Das erste Mal Fabrik
Donnerstag, 13. September 2007 um 10:53Das erste Mal landete ich in der Fabrik, als ich 17 war. Ich war zwar noch unter dem Mindestalter von 18 Jahren, das die große, große Fabrik für Ferienjobber gesetzt hatte; doch ich kam bei der DIW unter, Deutsche Industriewartung, die als so genannte Fremdfirma mit der Reinigung der Fabrik beauftragt war (und die das Büro putzt, in dem ich heute sitze – man begegnet sich wirklich, wirklich immer zweimal).

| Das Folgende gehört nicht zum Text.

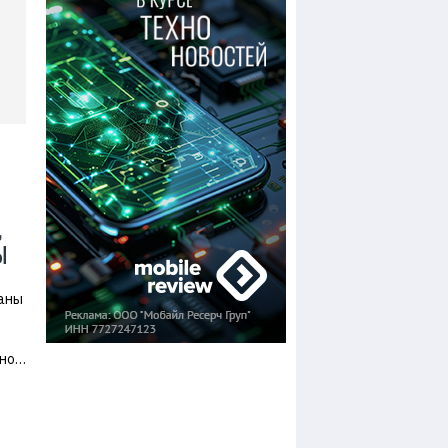
,
Ы
ваны
дно…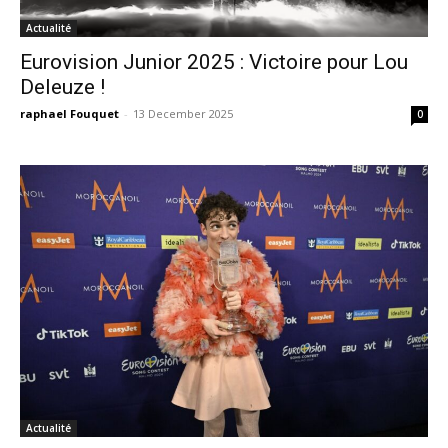
Actualité
Eurovision Junior 2025 : Victoire pour Lou
Deleuze !
raphael Fouquet
-
13 December 2025
0
Actualité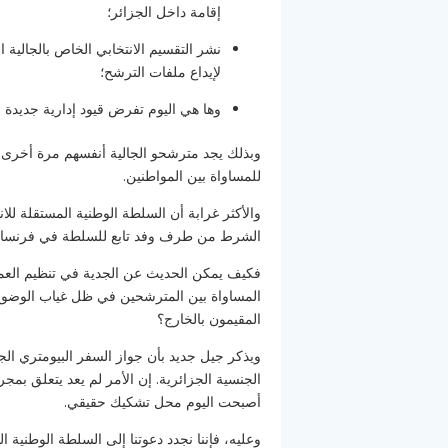
إقامة داخل الجزائر؛
نشر التقسيم الانتخابي الخاص بالجالية ا
لإيداع ملفات الترشح؛
وها هي اليوم تفرض قيود إدارية جديدة 
وبذلك يجد مترشحو الجالية أنفسهم مرة أخرى 
للمساواة بين المواطنين.
والأكثر غرابة أن السلطة الوطنية المستقلة للان
الشرط من طرف وفد تابع للسلطة في فرنسا، كان
فكيف يمكن الحديث عن الجدية في تنظيم العمليا
المساواة بين المترشحين في ظل غياب الوضوح و
المقيمون بالخارج؟
الجنسية الجزائرية. إن الأمر لم يعد يتعلق بمجر
أصبحت اليوم محل تشكيك حقيقي.
وعليه، فإننا نجدد دعوتنا إلى السلطة الوطنية 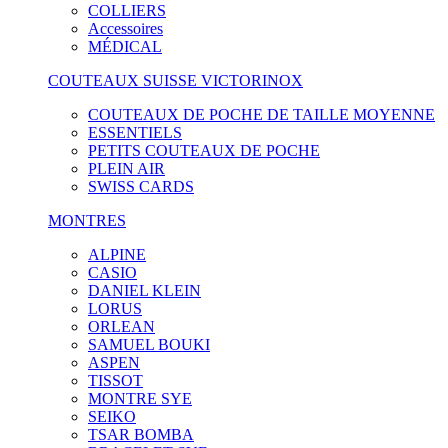
COLLIERS
Accessoires
MÉDICAL
COUTEAUX SUISSE VICTORINOX
COUTEAUX DE POCHE DE TAILLE MOYENNE
ESSENTIELS
PETITS COUTEAUX DE POCHE
PLEIN AIR
SWISS CARDS
MONTRES
ALPINE
CASIO
DANIEL KLEIN
LORUS
ORLEAN
SAMUEL BOUKI
ASPEN
TISSOT
MONTRE SYE
SEIKO
TSAR BOMBA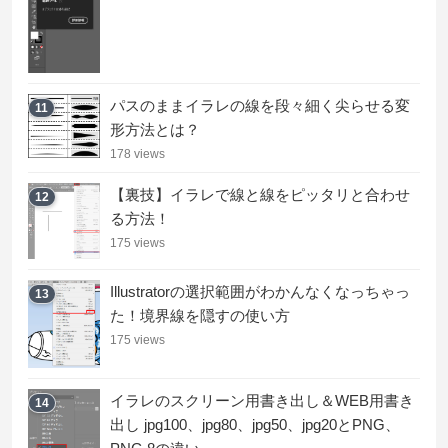
パスのままイラレの線を段々細く尖らせる変
11
形方法とは？
178 views
【裏技】イラレで線と線をピッタリと合わせ
12
る方法！
175 views
Illustratorの選択範囲がわかんなくなっちゃっ
13
た！境界線を隠すの使い方
175 views
イラレのスクリーン用書き出し＆WEB用書き
14
出し jpg100、jpg80、jpg50、jpg20とPNG、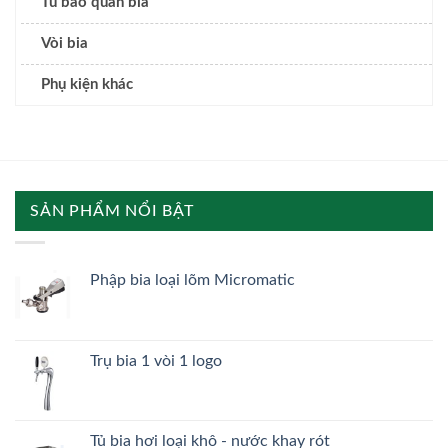
Tủ bảo quản bia
Vòi bia
Phụ kiện khác
SẢN PHẨM NỔI BẬT
Phập bia loại lõm Micromatic
Trụ bia 1 vòi 1 logo
Tủ bia hơi loại khô - nước khay rót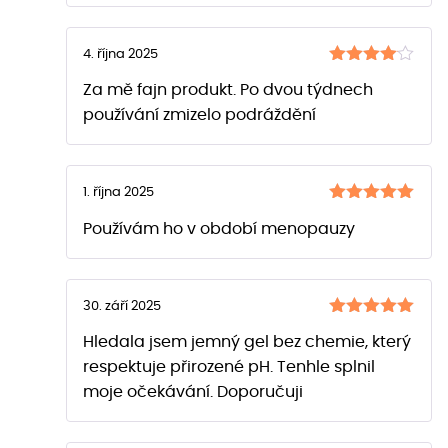
4. října 2025
Hodnocení
Za mě fajn produkt. Po dvou týdnech
z 5
4
používání zmizelo podráždění
1. října 2025
Hodnocení
Používám ho v období menopauzy
z 5
5
30. září 2025
Hodnocení
Hledala jsem jemný gel bez chemie, který
z 5
5
respektuje přirozené pH. Tenhle splnil
moje očekávání. Doporučuji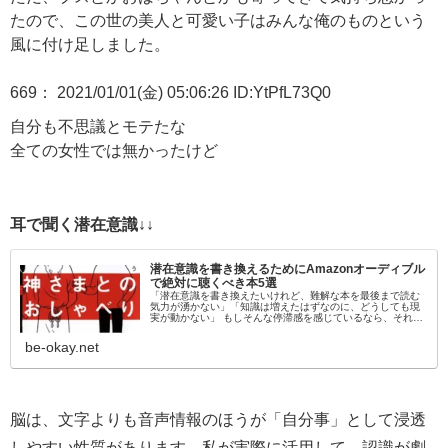
たので、この世の美人と可愛い子はみんな俺のものという
風に付け足しました。
669： 2021/01/01(金) 05:06:26 ID:YtPfL73Q0
自分も不思議とモテたな
全ての女性では無かったけど
耳で聞く潜在意識↓↓
潜在意識を書き換えるためにAmazonオーディブル
で絶対に聴くべき本5選
「潜在意識を書き換えたいけれど、難解な本を最後まで読む
気力が湧かない」「知識は増えたはずなのに、どうしても現
実が動かない」 もしそんな停滞感を感じているなら、それは
「目」から情報を入れようとしているからかもしれません。
脳科学的にも、聴覚情報…
be-okay.net
脳は、文字よりも音声情報のほうが「自分事」として浸透
しやすい性質があります。私が実際に活用して、認識が劇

Vier Wochen meiner Sommerferien ging ich also Putzen, ich glaube 7 bis 4 Uhr. Ich war nicht die einzige Ferienjobberin bei der DIW: Die männlichen Aushilfen meiner Altersklasse mussten mit den DIW-Männern Lackierwannen reinigen oder Dächer von Werkshallen schrubben; wir beiden Mädchen wurden der Frauenriege eingegliedert, die für Umkleiden, Sanitärräume und Büros zuständig war.
Am stärksten in Erinnerung geblieben ist mir die Warmherzigkeit, mit der die fest angestellten Frauen uns umsorgten, und ihre Freundlichkeit. Es war völlig klar, dass wir Gymnasiastinnen eine andere berufliche Zukunft anpeilten; ich hatte deshalb ein bisschen Angst, dass die Damens uns besonders triezen würden. Doch wir waren einfach ihre Küken, auf die man aufpassen musste. So schoben sie uns die allerleichtesten Aufgaben zu; weder mussten wir die Umkleideräume der Arbeiter sauber machen, schon gleich gar nicht Klos.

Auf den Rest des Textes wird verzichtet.